___ DATA SUPPLIED ___
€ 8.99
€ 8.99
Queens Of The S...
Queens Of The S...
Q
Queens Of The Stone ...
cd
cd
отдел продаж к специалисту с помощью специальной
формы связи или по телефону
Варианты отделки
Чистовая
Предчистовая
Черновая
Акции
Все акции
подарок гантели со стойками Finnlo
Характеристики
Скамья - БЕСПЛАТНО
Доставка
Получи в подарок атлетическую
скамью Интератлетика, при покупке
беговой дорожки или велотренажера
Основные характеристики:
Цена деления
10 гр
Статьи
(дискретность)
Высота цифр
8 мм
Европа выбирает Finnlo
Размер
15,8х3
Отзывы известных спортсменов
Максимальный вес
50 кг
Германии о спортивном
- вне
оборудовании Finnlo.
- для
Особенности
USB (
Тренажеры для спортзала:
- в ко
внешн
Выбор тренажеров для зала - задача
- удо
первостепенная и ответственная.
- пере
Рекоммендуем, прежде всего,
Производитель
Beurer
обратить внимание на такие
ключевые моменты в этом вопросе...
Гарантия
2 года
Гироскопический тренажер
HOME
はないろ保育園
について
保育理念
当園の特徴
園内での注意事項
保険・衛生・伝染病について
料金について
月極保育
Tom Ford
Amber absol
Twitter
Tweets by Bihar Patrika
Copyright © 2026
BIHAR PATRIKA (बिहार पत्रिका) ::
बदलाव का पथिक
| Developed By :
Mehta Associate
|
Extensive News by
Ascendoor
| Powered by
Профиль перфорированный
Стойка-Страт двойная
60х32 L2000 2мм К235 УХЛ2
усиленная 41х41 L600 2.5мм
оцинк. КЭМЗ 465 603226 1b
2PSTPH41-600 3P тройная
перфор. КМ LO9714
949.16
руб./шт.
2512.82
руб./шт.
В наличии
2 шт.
___
WORK INSTRUCTION:
Each record above is to be restated word for word.

SOLUTION FOR THIS PROBLEM:
€ 8.99
€ 8.99
Queens Of The S...
Queens Of The S...
Q
Queens Of The Stone ...
cd
cd
отдел продаж к специалисту с помощью специальной
формы связи или по телефону
Варианты отделки
Чистовая
Предчистовая
Черновая
Акции
Все акции
подарок гантели со стойками Finnlo
Характеристики
Скамья - БЕСПЛАТНО
Доставка
Получи в подарок атлетическую
скамью Интератлетика, при покупке
беговой дорожки или велотренажера
Основные характеристики:
Цена деления
10 гр
Статьи
(дискретность)
Высота цифр
8 мм
Европа выбирает Finnlo
Размер
15,8х3
Отзывы известных спортсменов
Максимальный вес
50 кг
Германии о спортивном
- вне
оборудовании Finnlo.
- для
Особенности
USB (
Тренажеры для спортзала:
- в ко
внешн
Выбор тренажеров для зала - задача
- удо
первостепенная и ответственная.
- пере
Рекоммендуем, прежде всего,
Производитель
Beurer
обратить внимание на такие
ключевые моменты в этом вопросе...
Гарантия
2 года
Гироскопический тренажер
HOME
はないろ保育園
について
保育理念
当園の特徴
園内での注意事項
保険・衛生・伝染病について
料金について
月極保育
Tom Ford
Amber absol
Twitter
Tweets by Bihar Patrika
Copyright © 2026
BIHAR PATRIKA (बिहार पत्रिका) ::
बदलाव का पथिक
| Developed By :
Mehta Associate
|
Extensive News by
Ascendoor
| Powered by
Профиль перфорированный
Стойка-Страт двойная
60х32 L2000 2мм К235 УХЛ2
усиленная 41х41 L600 2.5мм
оцинк. КЭМЗ 465 603226 1b
2PSTPH41-600 3P тройная
перфор. КМ LO9714
949.16
руб./шт.
2512.82
руб./шт.
В наличии
2 шт.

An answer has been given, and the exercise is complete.